Last year, a judge dismissed the case he filed with attorney Marie Mattox, but without prejudice, which allowed them the opportunity to revise the suit and try again.

“We beefed up the facts because the facts had changed,” Kitchen said. “Basically the pain and the despair has gotten deeper and has gotten wider and gotten higher.”

Kitchen says out-of-work Floridian’s are no longer facing the possibility of eviction they’re already out. He says some can’t buy medication or feed their families.

“We had one client that had to exchange diapers for his infant so that he could afford food for his kids,” he said.

And while he says the system has been faulty since its conception in 2012 — in 2020 when COVID-19 hit, “That was the canary in the coal mine, the bellwether, the onslaught tsunami if you will, that really pulled back the curtain publicly speaking.”

But the DEO and Deloitte continue to argue for dismissal. They say the judicial branch can’t tell the executive branch how to execute the law.
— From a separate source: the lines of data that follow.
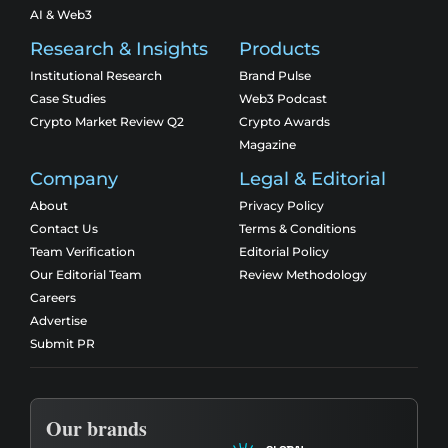
AI & Web3
Research & Insights
Products
Institutional Research
Brand Pulse
Case Studies
Web3 Podcast
Crypto Market Review Q2
Crypto Awards
Magazine
Company
Legal & Editorial
About
Privacy Policy
Contact Us
Terms & Conditions
Team Verification
Editorial Policy
Our Editorial Team
Review Methodology
Careers
Advertise
Submit PR
Our brands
The state says it’s protected by sovereign immunity and the unemployment insurance funds are not held in a trust which means it doesn’t have a fiduciary commitment.

Kitchen disagrees.

“The real question now is the judge has to make a decision and he has not ruled yet onto the people of Florida get their day in court?”Kitchen said.

He anticipates a decision from the judge on if the lawsuit will move forward within a week.